The seeping of the human and institutional into the life of the meadow is an ongoing affair. A few years ago, the Save Port Meadow campaign took on the City Council and my employer Oxford University for erecting rather imposing graduate housing blocks on the southern edge of the land. One result of the campaign was a large meeting of academic staff who form the Congregation, or governing body of the university. Amidst acrimonious scenes we decided that the university must put in place measures to mitigate the effects of its building activity. This was one of the first meetings of Congregation that I attended as a newly appointed member of permanent academic staff. It has not been the last. As a person who regularly engages with global politics, I promised myself that I would be better attuned to the political and contested in my backyard.

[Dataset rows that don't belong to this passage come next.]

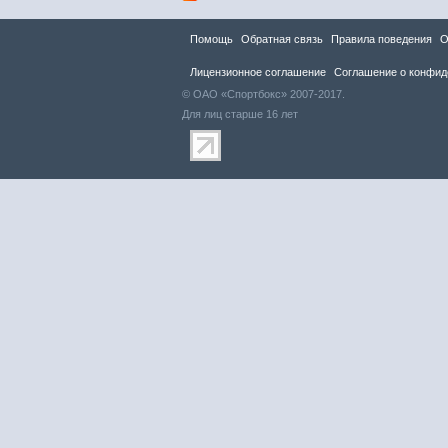
Помощь
Обратная связь
Правила повeдения
О
Лицензионное соглашение
Соглашение о конфид
© ОАО «Спортбокс» 2007-2017.
Для лиц старше 16 лет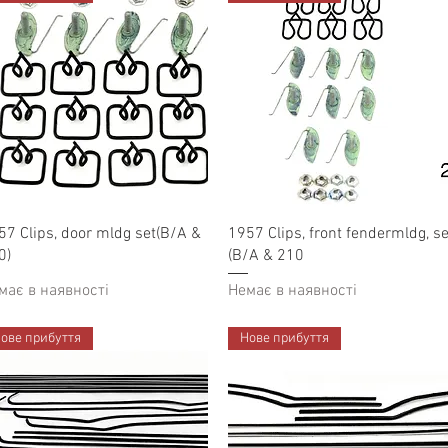
Швидкий перегляд
Швидкий перегляд
57 Clips, door mldg set(B/A &
1957 Clips, front fendermldg, se
0)
(B/A & 210
має в наявності
Немає в наявності
ове прибуття
Нове прибуття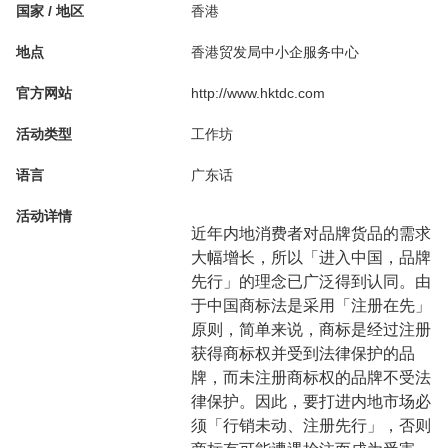
国家 / 地区
香港
地点
香港贸发局中小企服务中心
官方网站
http://www.hktdc.com
活动类型
工作坊
语言
广东话
活动详情
近年内地消费者对品牌货品的需求
大幅增长，所以「进入中国，品牌
先行」的理念已广泛得到认同。由
于中国商标法是采用「注册在先」
原则，简单来说，商标是经过注册
获得商标权并受到法律保护的品
牌，而未注册商标权的品牌不受法
律保护。因此，要打进内地市场必
须「行销未动、注册先行」，否则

There are many ways in which I can read the life of the meadow. I can see it as a natural getaway from the real, read human world. Alternatively, I can appreciate that the human infuses the natural. This would allow for the viewing of the meadow as made and remade by humans and their institutions, over time. My narration would go something like this: The meadow has variously been a playground of historical contestation over use rights for grazing; a dumping ground of industrial modernity; a space shaped by gentrification; and a crucible of enduring struggles between the authority of the university Gown versus the pushback of the Town. This is no doubt a compelling story. However, it is not the story I seek to tell.